O velho marinheiro não via as algas apenas como alimento. Para ele, eram presentes do oceano, carregadas de história, nutrição e respeito. E quem o ouvia, aprendia que o mar não oferece apenas peixe — oferece também folhas que dançam com as marés e alimentam com sabedoria.
*Sobrevivência com Alma*
O velho marinheiro sobreviveu não apenas pela técnica, mas pela alma. Pela memória dos cantos de mar, pela solidariedade dos companheiros, pela fé nas estrelas e pela coragem de transformar o ordinário em extraordinário. Cada barrica era mais que madeira — era um testemunho de que, mesmo diante do naufrágio, o espírito humano pode flutuar.
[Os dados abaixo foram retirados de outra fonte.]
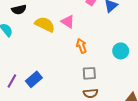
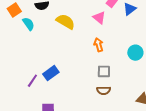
pink triangle: (68, 22) -> (99, 18), moved
purple line: (12, 81) -> (32, 81), moved

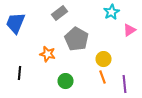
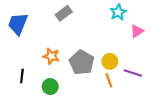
gray pentagon: (76, 39) -> (82, 62), moved
green circle: (66, 81) -> (50, 87), moved
purple line: (124, 84) -> (133, 73), moved, turned -66

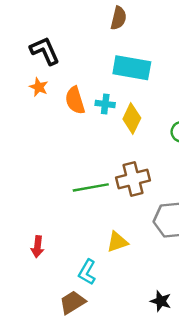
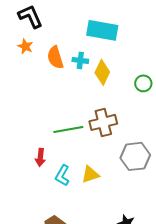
red arrow: (37, 247) -> (40, 157), moved
cyan L-shape: (87, 272) -> (62, 175), moved

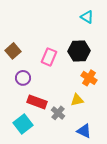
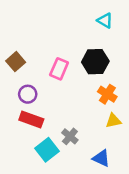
yellow triangle: (77, 100) -> (113, 121), moved
red rectangle: (37, 102) -> (31, 120), moved
cyan square: (23, 124) -> (47, 150), moved

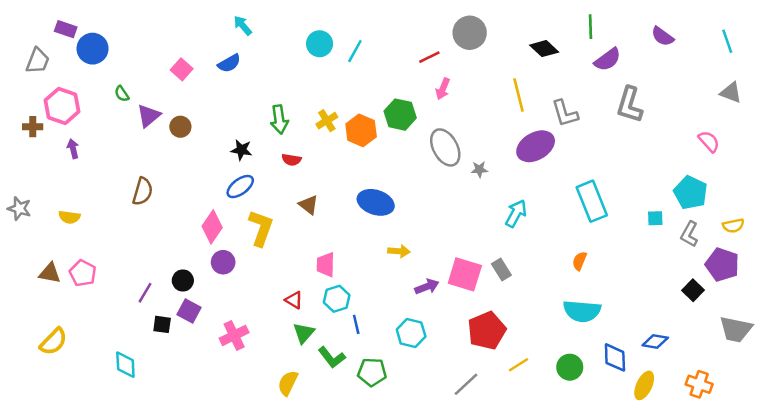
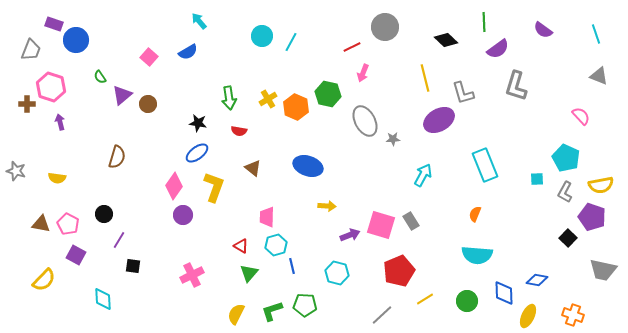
yellow semicircle: (733, 226) -> (601, 185), size x1.4
black circle: (183, 281) -> (104, 214), moved
purple square: (189, 311) -> (76, 255), moved
green L-shape: (332, 357) -> (272, 311), moved, turned 110

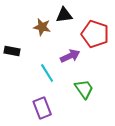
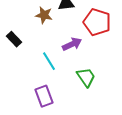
black rectangle: (12, 51) -> (14, 39), turned 35

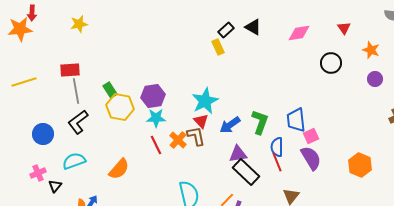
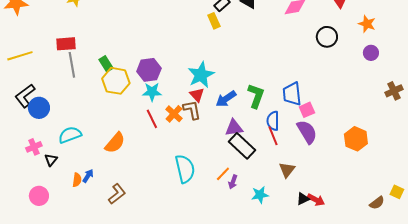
black L-shape: (78, 122) -> (25, 96), moved

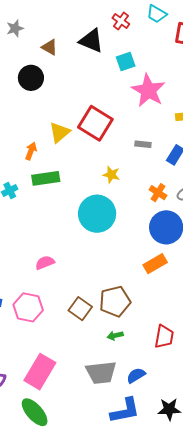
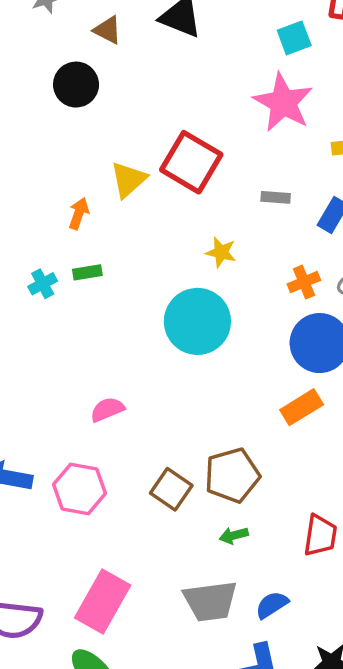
cyan square: (126, 62) -> (294, 38), moved
green rectangle: (46, 178) -> (87, 272), moved, size x0.6
orange cross: (158, 193) -> (304, 282), turned 36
A volta dos velhos marinheiros
Foi então que, num milagre digno de folhetim, os velhos marujos reapareceram — remando em barris, guiados por Vovô Barrica, que usava sua bengala como leme e sua experiência como GPS emocional. Eles resgataram os poucos sobreviventes e, com sabedoria e um caldo de peixe improvisado, restauraram a ordem na nau Héstia.
A lição ficou gravada no convés em uma placa de madeira: *“Quem despreza o passado, naufraga no presente.”* Desde então, a Héstia virou exemplo de convivência intergeracional. Os jovens aprendiam com os velhos, os velhos aprendiam com os jovens; e os velhos ganhavam respeito, rum e espaço para contar suas histórias que serviam de parábolas para ensinamentos importantes.
E assim, entre gargalhadas, tempestades e receitas de mingau de alga, a nau seguiu navegando — agora com todos a bordo, inclusive o papagaio, que finalmente saiu da dieta.